The Future of Work - HOW THE FOURTH INDUSTRIAL REVOLUTION WILL DISRUPT AFRICAN BUSINESS

Summary: Should we fear or welcome the rise of the machines? Crispin Marriott, global client relationship director, Willis Towers Watson, analyses the unprecedented changes taking place in the world of work and their implications for African businesses.

The future of work" and the "fourth industrial revolution" are commonly used terms but what do they mean? What is the relevance, if any, and potential implications for African businesses? Can we really believe scare stories in the media about an impending "jobpocalypse" at the hands of automation? Or is there more to it than that? Should we fear or welcome the rise of the machines?
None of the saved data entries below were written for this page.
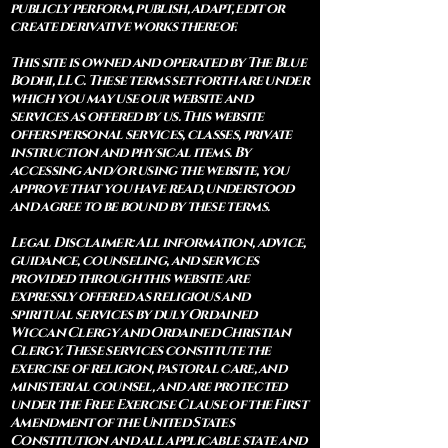
publicly perform, publish, adapt, edit or
create derivative works thereof.
This site is owned and operated by The Blue
Bodhi, LLC. These terms set forth are under
which you may use our website and
services as offered by us. This website
offers personal services, classes, private
instruction and physical items. By
accessing and/or using the website, you
approve that you have read, understood
and agree to be bound by these terms.
Legal Disclaimer: All information, advice,
guidance, counseling, and services
provided through this website are
expressly offered as religious and
spiritual services by duly Ordained
Wiccan Clergy and Ordained Christian
Clergy. These services constitute the
exercise of religion, pastoral care, and
ministerial counsel, and are protected
under the Free Exercise Clause of the First
Amendment of the United States
Constitution and all applicable state and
The fourth industrial revolution is so called be- cause the speed of current breakthroughs has no historical precedent -- it's occurring at an exponential rather than a linear pace. It is disrupting almost every industry in every country and it's happening across Africa now.

It is: A digital revolution, characterized by a fusion of technologies blurring the lines of the physical, digital, and biological realms, underpinned by a revolution of technological breakthroughs (for example AI, robotics, the "internet of things").

It will: Disrupt most industries in most countries and will transform entire systems of production, management, and governance raising profound questions for governments and organizations across the continent.

We'll see: An unprecedented paradigm shift; consider that the most in-demand occupations or specialties today did not exist 10 years ago and in Western economies 65% of children entering primary school today will ultimately end up working in jobs that do not yet exist.

Key forces of change

Digging beneath the media coverage, Willis Towers Watson, in association with the World Economic Forum, has identified five key forces of change which in turn, shape two emerging themes that will define the future of work for the next quarter of a century and beyond. These five change drivers are:

A truly connected world: Information flows will be faster, more global, richer, and more available to everyone. Work will be done from anywhere, creating a truly global talent ecosystem and faster product development. Organizational reputation will become a pivotal currency in customer and work markets.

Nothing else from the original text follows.